I ihink that “give me allocator” idiom is suitable for std or similar
“utilities” libraries when caller can expect what is done under the hood.

Now I am working on new async. application protocol.
Allocator reveived during init()… will be used:

  • in different threads
  • lot of “alloc”/“free”

As you write above, not only tread safety is the issue, also I don’t want to get ArenaAllocator.

Also I can not use DebugAllocator, becuase as far as I understand
it’s Singleton and may be initialized in the process with thread-safety disabled.

OK not we have two issues with allocators

  • thread-safety
  • life-time mess (ArenaAllocator)

ArenaAllocator also is not suitable for lot of alloc/real free operations means re-using of prev. allocated memory.

We need default process wide allocator alloc/free style

  • multithreaded
  • process life time

This allocator may be provided also as std.mem.Allocator to std and other libraries supported “give me allocator” idiom.

Special Allocators like ArenaAllocator will be used for very specific purposes and not as common solution

I’m still a newbie, so forgive me if I perhaps misunderstand a few concepts.

As far as I understand, if the distinction between thread-safe allocators and non-thread-safe allocators was made during compile time, the detection of whether an allocator fulfills certain properties could work through duck-typing, i.e. all allocators are accepted by taking an alloc: anytype argument, and then we can check at compile-time whether a particular allocator was fulfilling the suitable properties or not (whether by checking a const to be true or a method being existent, etc).

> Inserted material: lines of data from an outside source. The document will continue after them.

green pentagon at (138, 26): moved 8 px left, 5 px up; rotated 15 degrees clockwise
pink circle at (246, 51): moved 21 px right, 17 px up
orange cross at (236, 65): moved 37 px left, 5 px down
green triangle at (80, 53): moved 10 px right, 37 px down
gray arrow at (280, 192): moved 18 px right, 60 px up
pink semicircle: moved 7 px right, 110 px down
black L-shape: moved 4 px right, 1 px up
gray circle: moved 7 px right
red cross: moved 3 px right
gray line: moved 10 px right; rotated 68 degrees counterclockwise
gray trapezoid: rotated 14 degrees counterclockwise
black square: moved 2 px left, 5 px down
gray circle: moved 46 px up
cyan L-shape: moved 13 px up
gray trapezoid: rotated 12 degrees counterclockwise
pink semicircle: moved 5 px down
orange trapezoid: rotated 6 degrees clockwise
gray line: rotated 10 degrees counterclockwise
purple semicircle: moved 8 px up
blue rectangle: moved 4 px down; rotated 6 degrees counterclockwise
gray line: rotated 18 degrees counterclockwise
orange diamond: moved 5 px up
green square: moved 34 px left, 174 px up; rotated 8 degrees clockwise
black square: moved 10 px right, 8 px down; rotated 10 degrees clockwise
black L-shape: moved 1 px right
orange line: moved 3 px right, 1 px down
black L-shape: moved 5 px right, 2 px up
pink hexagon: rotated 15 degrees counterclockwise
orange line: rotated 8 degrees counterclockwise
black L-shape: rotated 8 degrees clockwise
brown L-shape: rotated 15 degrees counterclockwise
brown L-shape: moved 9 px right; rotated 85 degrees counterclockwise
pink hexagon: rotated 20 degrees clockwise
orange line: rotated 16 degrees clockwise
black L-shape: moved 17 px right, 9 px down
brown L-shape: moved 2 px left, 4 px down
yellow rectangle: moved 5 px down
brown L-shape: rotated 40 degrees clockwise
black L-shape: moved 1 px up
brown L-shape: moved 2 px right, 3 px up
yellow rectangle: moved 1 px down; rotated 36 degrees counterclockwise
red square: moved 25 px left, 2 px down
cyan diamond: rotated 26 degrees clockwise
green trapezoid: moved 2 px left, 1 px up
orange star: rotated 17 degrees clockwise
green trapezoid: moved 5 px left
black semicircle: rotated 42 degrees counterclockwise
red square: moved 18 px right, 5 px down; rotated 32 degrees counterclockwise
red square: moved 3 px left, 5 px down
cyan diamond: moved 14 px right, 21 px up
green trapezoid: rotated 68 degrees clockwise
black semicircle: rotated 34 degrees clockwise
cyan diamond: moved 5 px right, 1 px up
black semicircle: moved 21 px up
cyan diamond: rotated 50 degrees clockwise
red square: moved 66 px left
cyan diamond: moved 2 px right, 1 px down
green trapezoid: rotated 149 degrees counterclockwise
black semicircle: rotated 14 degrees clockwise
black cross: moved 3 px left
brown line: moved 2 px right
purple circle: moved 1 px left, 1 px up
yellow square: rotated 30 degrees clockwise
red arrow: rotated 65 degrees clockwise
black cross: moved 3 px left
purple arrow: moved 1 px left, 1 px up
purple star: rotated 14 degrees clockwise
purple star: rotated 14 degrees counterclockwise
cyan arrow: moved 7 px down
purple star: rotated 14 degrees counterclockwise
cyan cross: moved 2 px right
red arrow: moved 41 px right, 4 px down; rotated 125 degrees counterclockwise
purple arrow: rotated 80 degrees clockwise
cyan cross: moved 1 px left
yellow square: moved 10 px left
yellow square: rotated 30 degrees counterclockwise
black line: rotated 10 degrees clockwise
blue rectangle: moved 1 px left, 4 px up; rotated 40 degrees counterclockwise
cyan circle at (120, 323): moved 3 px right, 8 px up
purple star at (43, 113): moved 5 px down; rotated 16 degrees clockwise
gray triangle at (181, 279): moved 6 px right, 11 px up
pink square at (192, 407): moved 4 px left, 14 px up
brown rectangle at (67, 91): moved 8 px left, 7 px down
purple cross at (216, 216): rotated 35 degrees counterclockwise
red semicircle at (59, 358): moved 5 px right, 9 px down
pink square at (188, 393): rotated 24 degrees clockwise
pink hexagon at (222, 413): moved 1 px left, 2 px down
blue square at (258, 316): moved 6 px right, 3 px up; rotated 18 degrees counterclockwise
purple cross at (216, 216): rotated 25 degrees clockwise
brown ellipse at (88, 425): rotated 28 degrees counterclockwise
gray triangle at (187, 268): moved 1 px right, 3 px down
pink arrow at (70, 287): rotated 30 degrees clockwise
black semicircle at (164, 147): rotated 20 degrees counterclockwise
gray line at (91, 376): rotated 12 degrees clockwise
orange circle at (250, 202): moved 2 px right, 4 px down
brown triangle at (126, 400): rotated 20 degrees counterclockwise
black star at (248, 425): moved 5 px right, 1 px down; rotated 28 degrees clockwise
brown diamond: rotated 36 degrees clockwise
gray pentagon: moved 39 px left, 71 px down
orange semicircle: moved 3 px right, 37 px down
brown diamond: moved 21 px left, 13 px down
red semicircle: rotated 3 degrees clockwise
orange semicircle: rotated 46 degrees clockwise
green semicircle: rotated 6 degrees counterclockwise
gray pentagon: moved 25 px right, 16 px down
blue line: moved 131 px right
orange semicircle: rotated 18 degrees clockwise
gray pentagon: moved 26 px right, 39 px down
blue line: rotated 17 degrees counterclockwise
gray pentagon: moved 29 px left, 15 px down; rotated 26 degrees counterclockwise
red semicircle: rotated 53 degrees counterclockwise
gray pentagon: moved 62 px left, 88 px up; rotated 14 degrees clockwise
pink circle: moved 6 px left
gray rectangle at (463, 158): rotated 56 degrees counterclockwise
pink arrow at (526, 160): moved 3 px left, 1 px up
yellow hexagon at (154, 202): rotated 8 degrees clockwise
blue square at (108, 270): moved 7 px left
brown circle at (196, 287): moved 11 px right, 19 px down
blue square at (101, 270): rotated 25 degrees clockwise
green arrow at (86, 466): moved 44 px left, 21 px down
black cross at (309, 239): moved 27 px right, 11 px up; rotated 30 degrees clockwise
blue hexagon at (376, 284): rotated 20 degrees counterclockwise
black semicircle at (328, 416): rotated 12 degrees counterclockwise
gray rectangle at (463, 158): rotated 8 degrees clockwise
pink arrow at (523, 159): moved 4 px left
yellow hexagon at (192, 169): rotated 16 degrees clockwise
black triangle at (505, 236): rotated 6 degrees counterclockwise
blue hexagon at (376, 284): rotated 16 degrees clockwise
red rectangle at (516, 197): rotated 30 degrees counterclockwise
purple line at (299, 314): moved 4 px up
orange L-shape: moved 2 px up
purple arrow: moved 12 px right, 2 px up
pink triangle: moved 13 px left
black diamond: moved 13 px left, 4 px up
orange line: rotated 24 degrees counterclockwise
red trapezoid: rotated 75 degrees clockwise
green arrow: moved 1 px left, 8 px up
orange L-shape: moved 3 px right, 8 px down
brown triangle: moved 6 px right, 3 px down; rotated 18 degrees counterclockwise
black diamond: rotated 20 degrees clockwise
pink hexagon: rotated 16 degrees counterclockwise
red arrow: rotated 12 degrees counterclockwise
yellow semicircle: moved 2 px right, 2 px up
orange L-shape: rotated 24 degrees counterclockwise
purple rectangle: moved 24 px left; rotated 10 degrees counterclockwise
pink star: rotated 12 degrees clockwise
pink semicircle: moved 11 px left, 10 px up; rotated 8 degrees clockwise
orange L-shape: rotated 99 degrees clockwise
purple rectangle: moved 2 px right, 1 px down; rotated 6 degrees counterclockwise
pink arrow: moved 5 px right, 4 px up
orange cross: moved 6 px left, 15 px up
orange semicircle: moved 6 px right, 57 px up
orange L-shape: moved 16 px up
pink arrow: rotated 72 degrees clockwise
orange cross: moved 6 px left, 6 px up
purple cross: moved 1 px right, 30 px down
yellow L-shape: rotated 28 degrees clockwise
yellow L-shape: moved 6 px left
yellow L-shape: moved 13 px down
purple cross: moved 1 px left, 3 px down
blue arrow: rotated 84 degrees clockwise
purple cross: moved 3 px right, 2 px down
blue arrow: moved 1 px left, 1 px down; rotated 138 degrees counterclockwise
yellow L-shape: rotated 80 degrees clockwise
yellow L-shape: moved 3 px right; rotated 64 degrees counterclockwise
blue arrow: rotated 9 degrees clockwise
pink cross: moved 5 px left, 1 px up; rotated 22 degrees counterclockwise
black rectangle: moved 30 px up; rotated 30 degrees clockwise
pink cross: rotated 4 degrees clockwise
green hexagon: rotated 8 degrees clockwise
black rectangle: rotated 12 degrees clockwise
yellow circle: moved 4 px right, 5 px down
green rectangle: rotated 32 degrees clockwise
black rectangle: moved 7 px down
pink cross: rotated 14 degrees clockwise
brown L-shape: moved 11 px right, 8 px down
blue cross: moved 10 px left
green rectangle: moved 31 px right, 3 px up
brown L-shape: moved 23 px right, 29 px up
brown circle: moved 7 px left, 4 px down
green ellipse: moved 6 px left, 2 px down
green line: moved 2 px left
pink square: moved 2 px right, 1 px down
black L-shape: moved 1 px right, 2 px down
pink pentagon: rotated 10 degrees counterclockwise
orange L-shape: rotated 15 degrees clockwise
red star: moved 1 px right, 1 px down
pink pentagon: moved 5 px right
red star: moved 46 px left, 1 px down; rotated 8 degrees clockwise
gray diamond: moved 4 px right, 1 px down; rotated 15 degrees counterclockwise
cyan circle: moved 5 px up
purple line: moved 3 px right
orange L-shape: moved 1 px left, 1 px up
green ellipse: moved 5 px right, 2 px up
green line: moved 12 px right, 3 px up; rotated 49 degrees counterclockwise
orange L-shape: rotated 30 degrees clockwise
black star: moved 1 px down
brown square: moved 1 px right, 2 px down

For some reasons, Zig moved away from this approach and does instead do dynamic dispatching, such that we have a concrete type for all allocators. That reduces binary size and may come with some other advantages that I don’t fully understand yet (maybe also syntactical advantages).

But now, we want or need to distinguish between (at least) two “classes” of allocators. Those which are thread-safe, and those which are not.

Now my naive take (remember I’m still learning) would be to have two different types for that, e.g. let’s say Alloc and ThreadSafeAlloc. But we don’t have inheritance, yet we might want to treat a ThreadSafeAlloc like an Alloc in some cases. For this, couldn’t ThreadSafeAlloc not simply provide an allocator() method, which returns a (pointer to a?) value of type Alloc? Or maybe just a field?

Then we would have something like:

const std = @import("std");
const Allocator = std.mem.Allocator;

const ThreadSafeAlloc = struct {
    allocator: Allocator,
};

fn foo(alloc: ThreadSafeAlloc) error{OutOfMemory}![]u8 {
    // Let's assume we need a thread-safe allocator here.
    return try alloc.allocator.dupe(u8, "Please free me!");
}

pub fn main() !void {
    const alloc = ThreadSafeAlloc{ .allocator = std.heap.smp_allocator };
    const message = try foo(alloc);
    std.debug.print("{s}\n", .{message});
    alloc.allocator.free(message);
}

But perhaps that’s syntax hell?

1 Like

perhaps :joy:

You can’t really store an anytype in a struct without it being a generic. I think that’s the most important reason but there might be other.

2 Likes